Des fenêtres médiatiques ouvertes sur l’insanité collective et individuelle

PQ-R

L’un des principaux problèmes lorsque l’on demande leur avis aux gens, c’est qu’ils le donnent. Depuis longtemps les médias en général se sont sentis obligés de proposer au lecteur/auditeur de s’exprimer dans leurs colonnes, bafouant le principe de base de toute démocratie éditoriale, le journaliste écrit et le lecteur lit…et se tait !

Définition du concept d’inintelligence collective

Autant il est avéré et donc socialement acceptable que s’exprime la bêtise du groupe d’individus, autant je suis toujours aussi désarmé devant l’ineptie individuelle. L’étude des dynamiques de groupe – vous référer aux travaux de Kurt Lewin qui malgré un prénom lui ayant valu les pires vexations étant enfant est finalement devenu un psychosociologue tout à fait acceptable – avait mis en lumière combien nous sommes capables d’être vraiment très cons quand nous sommes à plusieurs. La règle de Lewin* concluant même que plus on est nombreux, plus on est cons.
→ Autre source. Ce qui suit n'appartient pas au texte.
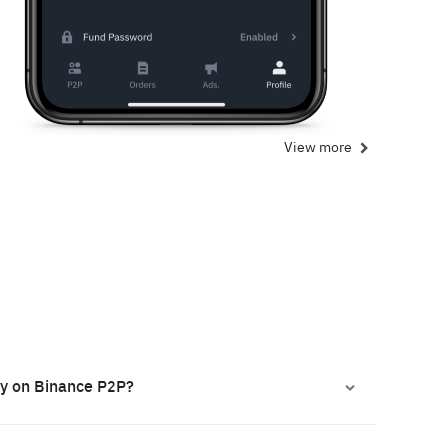
View more
ly on Binance P2P?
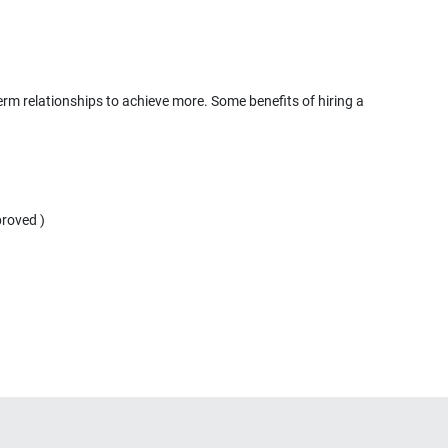
term relationships to achieve more. Some benefits of hiring a
proved )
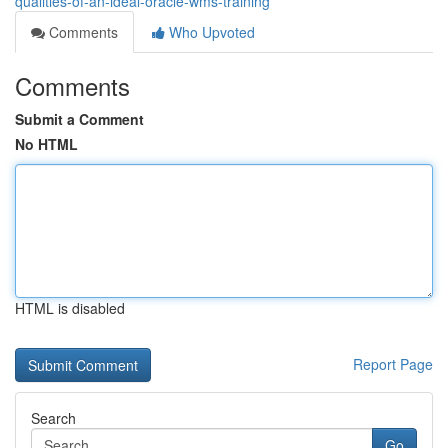
qualities-of-an-ideal-oracle-wms-training
Comments
Who Upvoted
Comments
Submit a Comment
No HTML
HTML is disabled
Report Page
Search
Go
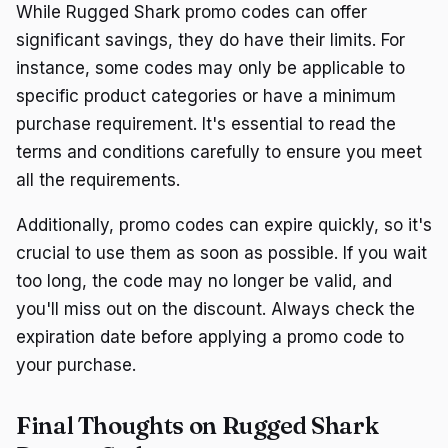
While Rugged Shark promo codes can offer
significant savings, they do have their limits. For
instance, some codes may only be applicable to
specific product categories or have a minimum
purchase requirement. It's essential to read the
terms and conditions carefully to ensure you meet
all the requirements.
Additionally, promo codes can expire quickly, so it's
crucial to use them as soon as possible. If you wait
too long, the code may no longer be valid, and
you'll miss out on the discount. Always check the
expiration date before applying a promo code to
your purchase.
Final Thoughts on Rugged Shark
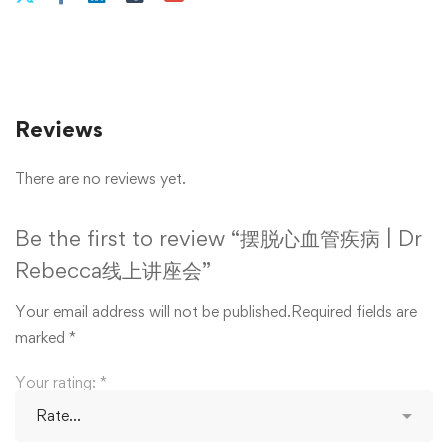
Reviews
There are no reviews yet.
Be the first to review “摆脱心血管疾病 | Dr
Rebecca线上讲座会”
Your email address will not be published.
Required fields are
marked
*
Your rating:
*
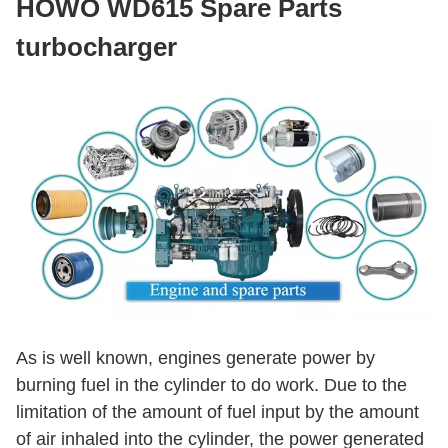
HOWO WD615 Spare Parts
turbocharger
As is well known, engines generate power by
burning fuel in the cylinder to do work. Due to the
limitation of the amount of fuel input by the amount
of air inhaled into the cylinder, the power generated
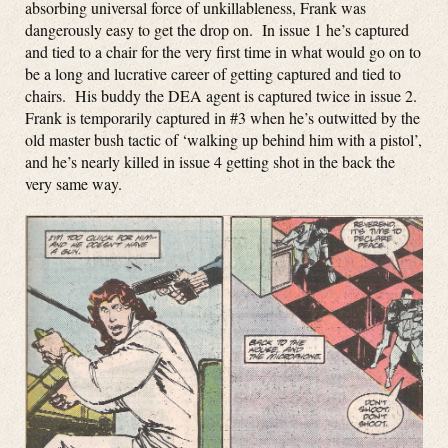
absorbing universal force of unkillableness, Frank was
dangerously easy to get the drop on. In issue 1 he’s captured
and tied to a chair for the very first time in what would go on to
be a long and lucrative career of getting captured and tied to
chairs. His buddy the DEA agent is captured twice in issue 2.
Frank is temporarily captured in #3 when he’s outwitted by the
old master bush tactic of ‘walking up behind him with a pistol’,
and he’s nearly killed in issue 4 getting shot in the back the
very same way.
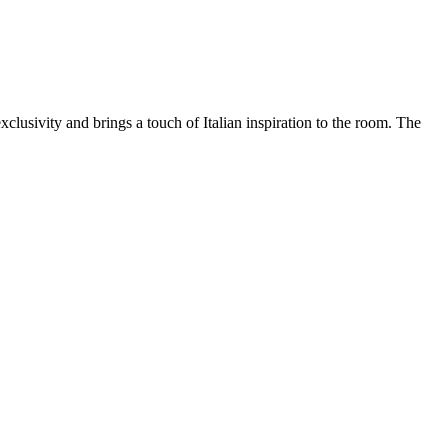
xclusivity and brings a touch of Italian inspiration to the room. The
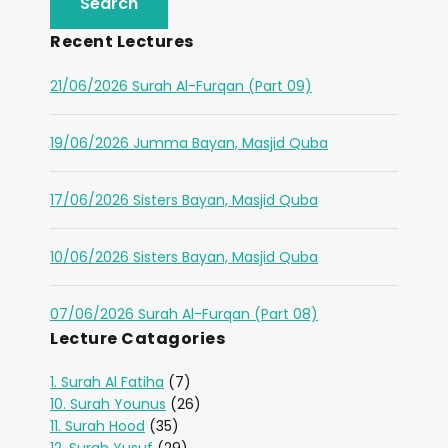
Recent Lectures
21/06/2026 Surah Al-Furqan (Part 09)
19/06/2026 Jumma Bayan, Masjid Quba
17/06/2026 Sisters Bayan, Masjid Quba
10/06/2026 Sisters Bayan, Masjid Quba
07/06/2026 Surah Al-Furqan (Part 08)
Lecture Catagories
1. Surah Al Fatiha
(7)
10. Surah Younus
(26)
11. Surah Hood
(35)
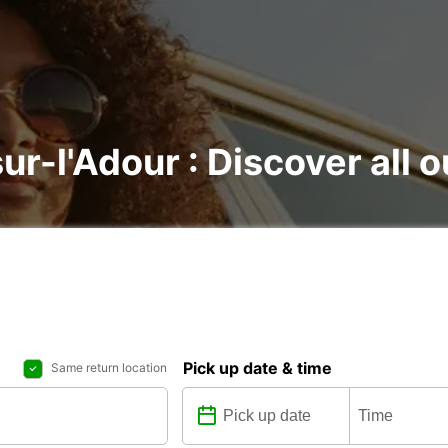
sur-l'Adour : Discover all o
Pick up date & time
Same return location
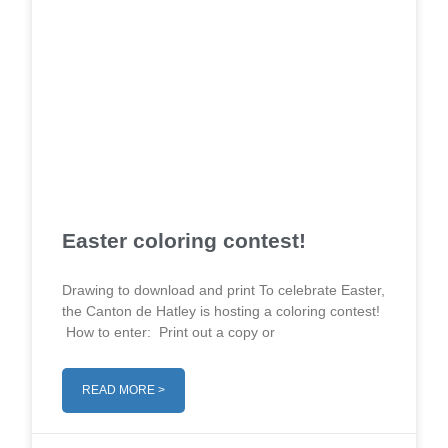
Easter coloring contest!
Drawing to download and print To celebrate Easter,
the Canton de Hatley is hosting a coloring contest!
How to enter: Print out a copy or
READ MORE >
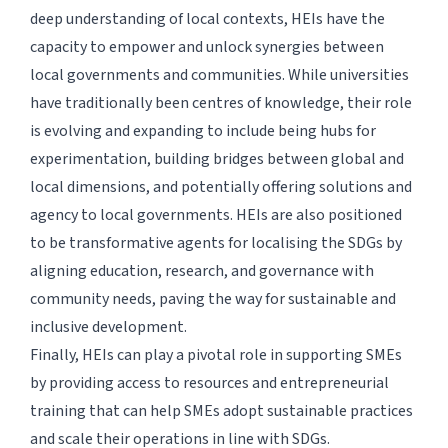
deep understanding of local contexts, HEIs have the
capacity to empower and unlock synergies between
local governments and communities. While universities
have traditionally been centres of knowledge, their role
is evolving and expanding to include being hubs for
experimentation, building bridges between global and
local dimensions, and potentially offering solutions and
agency to local governments. HEIs are also positioned
to be transformative agents for localising the SDGs by
aligning education, research, and governance with
community needs, paving the way for sustainable and
inclusive development.
Finally, HEIs can play a pivotal role in supporting SMEs
by providing access to resources and entrepreneurial
training that can help SMEs adopt sustainable practices
and scale their operations in line with SDGs.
J’en veux pour preuve les bagarres entre supporteurs, les « after-CRS » de nombreuses manifestations, les suicides collectifs de lemmings et les conduites inconséquentes des gamètes mâles sur la route de la corniche menant à Fallope. Après des siècles à se chercher en vain un terrain de jeu à la hauteur de son talent, la connerie humaine s’est enfin découvert un écrin : les médias !

Le stylo nouvelle arme de destruction massive

Longtemps raisonnable sur ce qu’il convenait ou pas de dire à ses lecteurs, la presse finit un jour, pour égayer un peu le travail de secrétaire de rédaction jusqu’ici proche de celui de veilleur de nuit, par ouvrir ses colonnes aux commentaires d’experts patentés tant en géopolitique du proche orient qu’en germination des plantes en milieu sub-saharien, j’ai nommé les citoyens lambdas. Alors ça avait commencé doucement avec le courrier des lecteurs où monsieur Dupont regrettait qu’on ai pas rendu pas d’hommage suffisant au dernier poilu de la commune alors qu’en 1914, il s’était quand même tapé le trajet Paris-Banlieue en taxi Renault AG9, dont on sait maintenant que la suspension n’était pas son fort. Puis très vite tout ça a dérapé – les suspensions ça ne pardonne pas ! On leur avait donné cinq colonnes, ils se prenaient pour Hercule. Mi-dieu médiatique, mi-citoyen le bon sens chevillé au corps. L’avènement du web fut la lie du calice populaire. L’anonymat aidant, on pouvait désormais à son tour déverser son fiel sur le premier e-journaliste venu, le traitant de « chef de rubrique chiens écrasés », « fonctionnaire de la pige » ou pire de stagiaire. De petites stars du commentaire putassier naquirent même dans le nid, douillettement installées dans l’illusion de porter chaque jour le souvenir de la France révolutionnaire en piétinant les articles des uns et les interventions de leurs congénères. A certains même, prêts à passer à la télévision pour asseoir une célébrité régionale, faut-il leur rappeler que, comme pour Danton qui souhaitant montrer sa tête au peuple fut exaucé par Robespierre, la rotative de presse peut parfois se muer en guillotine de nuque.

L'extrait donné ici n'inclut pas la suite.